O meu dia a dia é rodeado por homens. Trabalho com eles, discuto com eles, rio com eles, emociono-me e celebro com eles. É verdade, as discussões parecem autênticos diálogos de surdos. Lutamos, argumentamos, irritamo-nos e, no final, descobrimos que até estávamos de acordo. É como naquela velha ideia em que os portugueses entendem os espanhóis, mas os espanhóis “no entienden ni hablan nada de português”. Neste cenário, as mulheres são os portugueses, esforçando-se para serem compreendidas, e os homens são os espanhóis, que, por vezes, parecem nem tentar ouvir.
Recentemente, li um livro recomendado por um antigo chefe: “Os Homens são de Marte e as Mulheres são de Vénus”. Sei que há muitos outros livros sobre o tema, mas este é um bom ponto de partida para perceber questões básicas que, por puro desconhecimento, nos levam a cometer erros de comunicação recorrentes. Como, por exemplo, acreditar que só porque algo nos faz sentir bem, vai automaticamente funcionar com outra pessoa.
A igualdade de género não deve ser uma questão de uniformizar comportamentos, nem pode esquecer que, mesmo quando queremos atingir o mesmo objetivo, homens e mulheres têm necessidades e formas de comunicar diferentes.
Nunca me senti vítima de sexismo descarado, mas ele existe. Às vezes de forma subtil, outras vezes escancarado, mas quase sempre disfarçado de “brincadeira” ou de “é só uma piada”. Na maioria das vezes, usei o meu humor para cortar o assunto ou afastei-me rapidamente. E não, não estou aqui para dizer que os homens são os maus da fita, porque, curiosamente, muitos desses comentários vêm de mulheres. Questões culturais, resistência à mudança e, às vezes, até um sentimento de ameaça contribuem para este tipo de comportamento.

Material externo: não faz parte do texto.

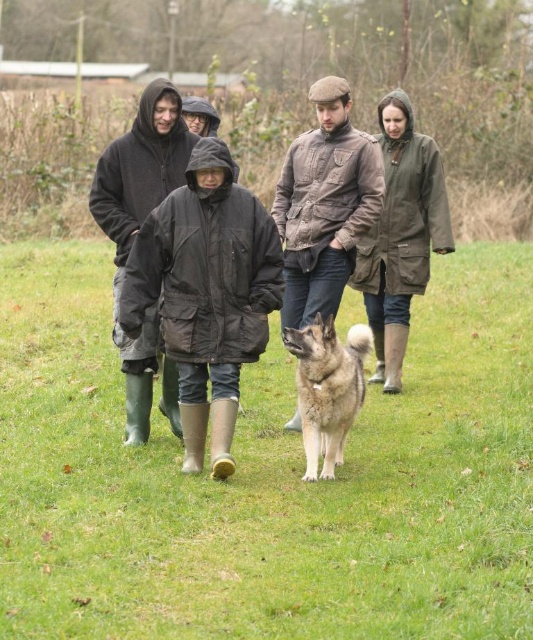 You are organizing a group hike and need to ensure that all participants have jackets that fit through a narrow trail passage. The passage has a width limit of 1.2 meters. Given that the black waterproof jacket at center and the matte black jacket at center are both worn by hikers, which jacket might pose a problem due to its width?

The black waterproof jacket at center has a larger width than the matte black jacket at center, so it might pose a problem as it may exceed the 1.2 meters width limit of the trail passage.

You are a photographer trying to capture a photo of the matte black jacket at center and the brown fur dog at center. If you want to ensure both subjects are in focus, which one should you focus on first considering their heights?

The matte black jacket at center is taller than the brown fur dog at center, so you should focus on the matte black jacket at center first to ensure both are in focus.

Cresci numa família onde não existiam tarefas “de homem” ou “de mulher”. Arrumar a casa era para todos. A minha irmã e a minha mãe cortavam lenha ao lado do meu pai. Eu era mais de limpar a rua como se não houvesse amanhã. Se era para carregar peso, carregava-se. Se era para estender roupa, estendia-se. Se era para beber uma cerveja e rir às gargalhadas, lá estávamos todos. Talvez isso se deva ao facto de a minha avó materna ter ficado viúva cedo, com sete filhos para criar. Não havia espaço para caprichos ou divisões de género. A minha mãe levou consigo essa herança, e eu faço por dar-lhe continuidade.
O meu pai e o meu irmão foram os primeiros homens que influenciaram a forma como vejo o mundo. A minha mãe dizia (baixinho, para ele não ouvir e ficar convencido) que, para os anos 80, o meu pai era um homem fora de série. O meu irmão levava-me aos concertos com os amigos dele. O aviso era claro: “É para se divertir, mas respeitinho se faz favor!” E era um aviso mútuo, para mim e para eles.
Pelo caminho outros homens incentivaram-me e continuam a incentivar-me a seguir o meu caminho. Não é sorte, nem “subir na horizontal”. Faço para que ninguém tenha a responsabilidade de adivinhar o que me faz feliz. É preciso falar, explicar, ouvir e consentir que nos amem como sabem. Às vezes resulta, outras não.
Talvez a chave esteja exatamente aí: na capacidade de fazermos o esforço para chegar ao outro, na vontade de construir relações cada vez mais humanas, únicas e dignas de nos sentirmos vivos.